OVERVIEW OF "SOCIOLOGICAL IMAGINATION​," COINED BY CHARLES WRIGHT MILLS


Mills’  own sociological imagination was inspired by what he referred to as the  classic sociological tradition, the main feature of which is "the  concern with historical social structures: and that its problems are of  direct relevance to urgent public issues and insistent human troubles."   Mills links personal troubles with public issues and threads biography  into the historical structural dynamic. The achievement of the classic  tradition lies in the creation of models of society that illuminate the  impact of social change on people and on their potential for response.  M. O'Donnell (2010) in his piece, "Charles Wright Mills’ Sociological  Imagination and Why We Fail to Match it Today" wrote, "Mills’ book, The  Sociological Imagination, has inspired generations of young and not so  young social scientists.

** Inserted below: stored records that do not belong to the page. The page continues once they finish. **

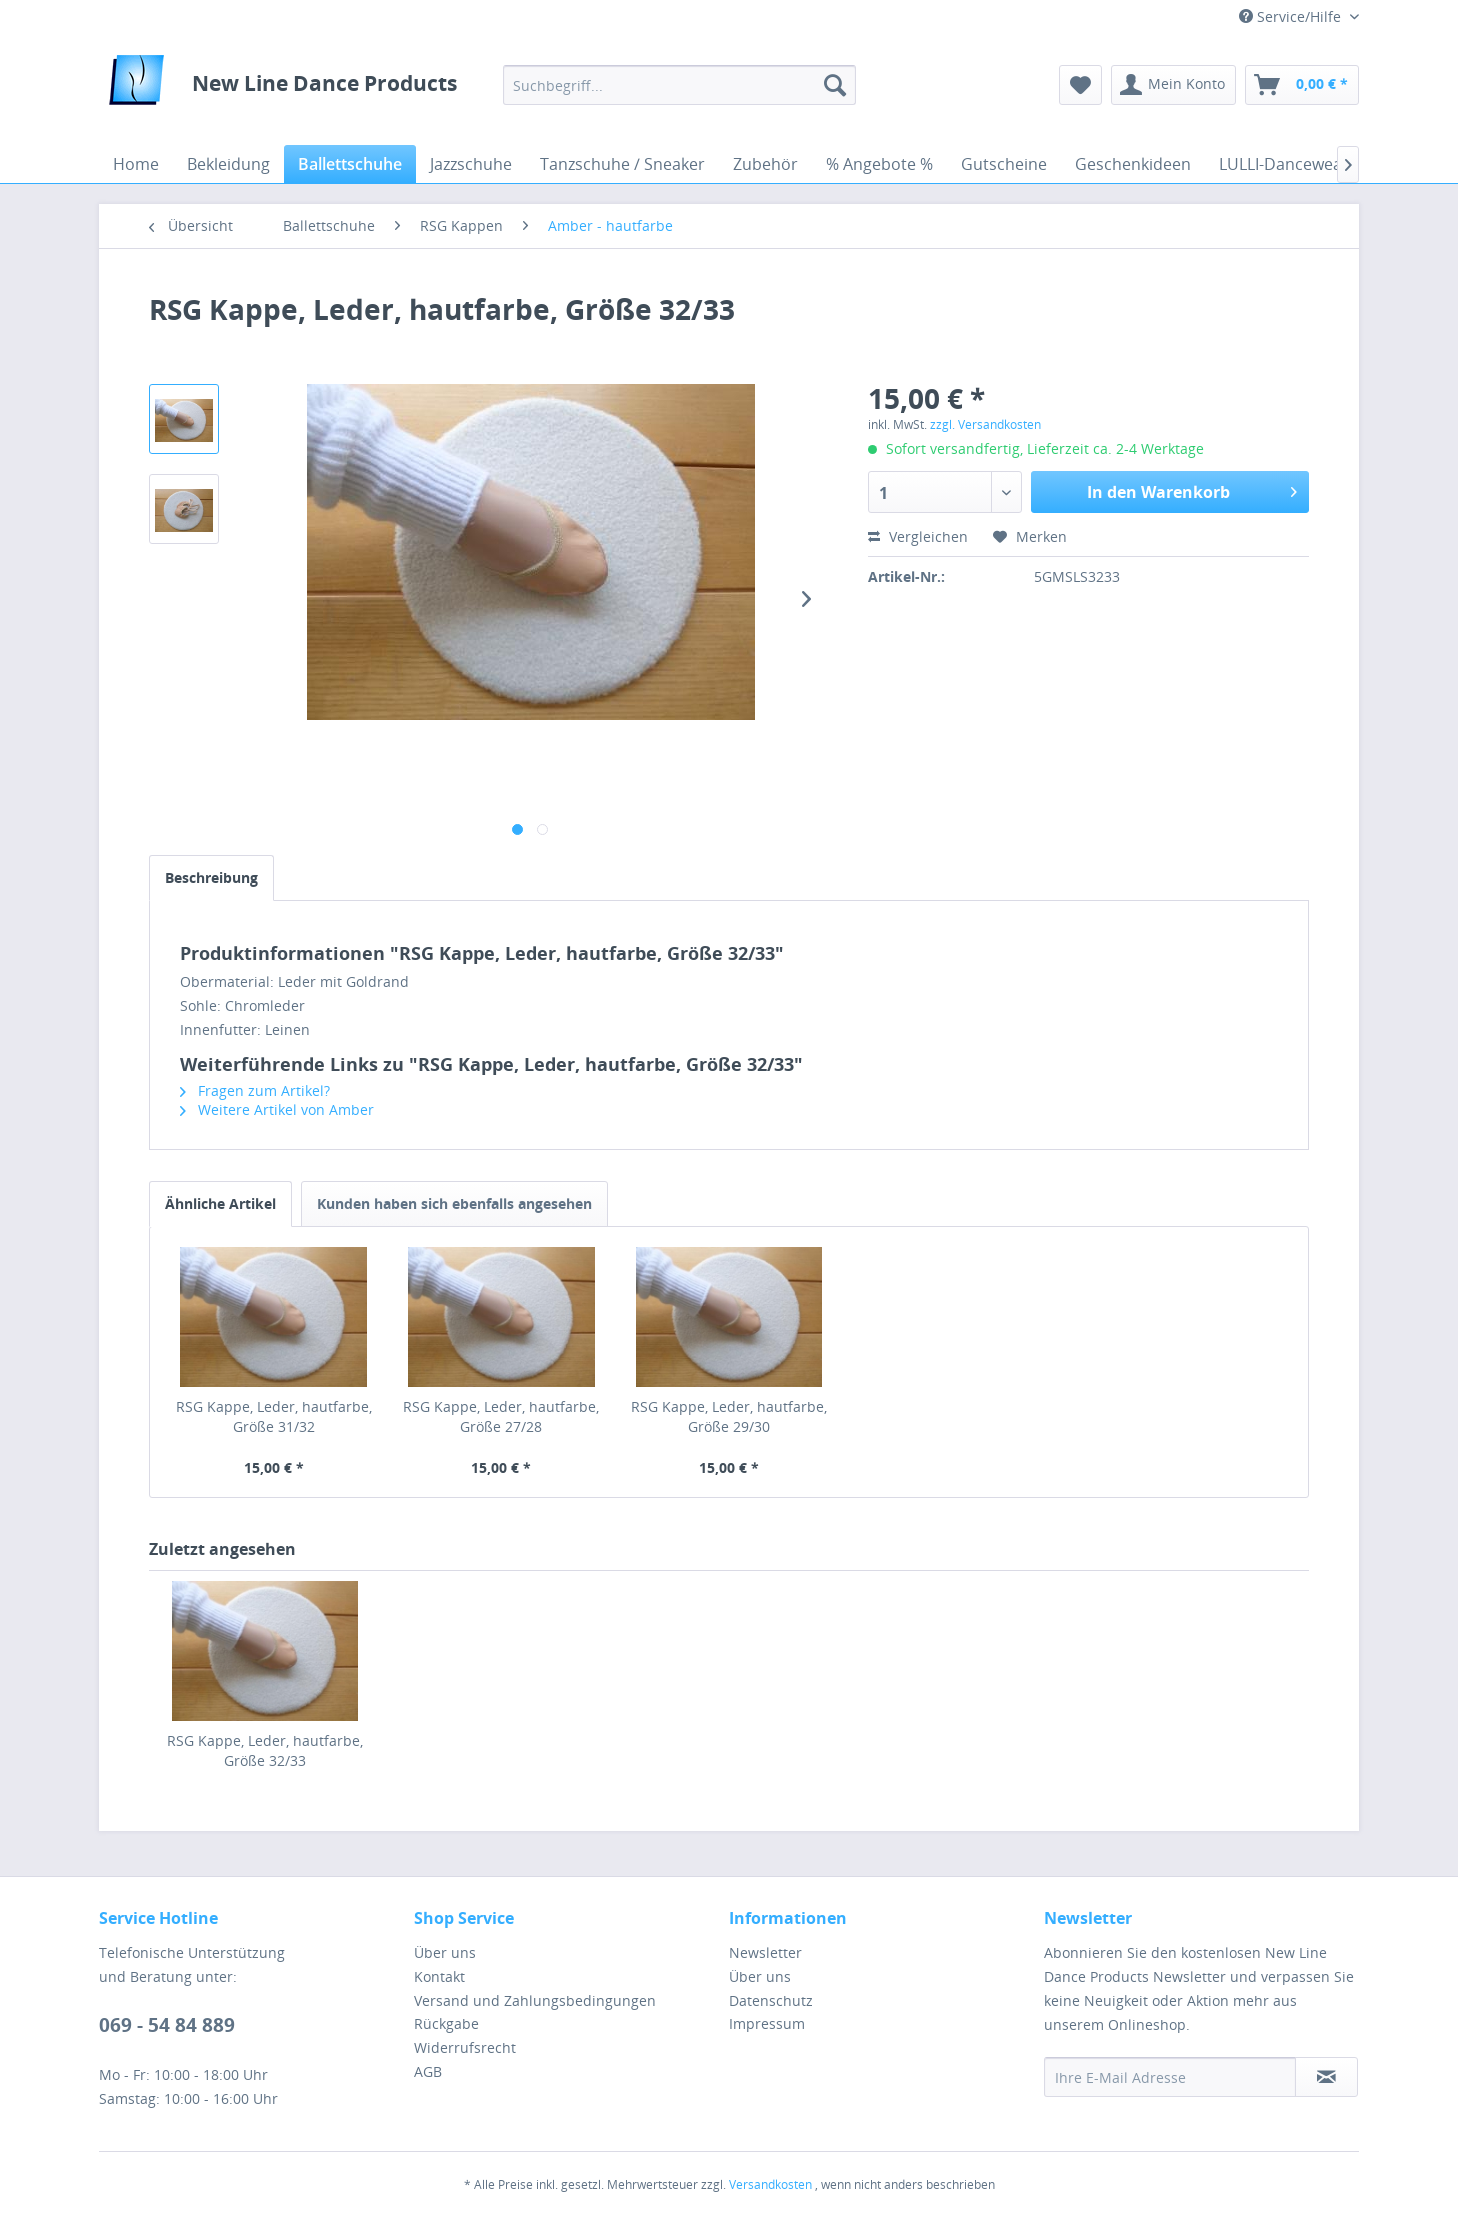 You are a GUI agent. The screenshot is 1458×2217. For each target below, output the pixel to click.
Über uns (445, 1952)
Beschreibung (211, 877)
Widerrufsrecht (465, 2047)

This is partly because he wrote a great book –  once voted the second most important sociological book of the twentieth  century after Weber’s Economy and Society, partly because he practiced  what he advocated, but also because he was an inspiring and, in the best  sense of the word, idealistic human being. Mills the sociologist,  campaigner and character fused to generate a charisma to which there is  no recent or present comparison in social science.  He retained a  grounded utopianism that he defined as a commitment to an attainable but  radically fairer and more equal future. His message is no less relevant  now" (p. 20).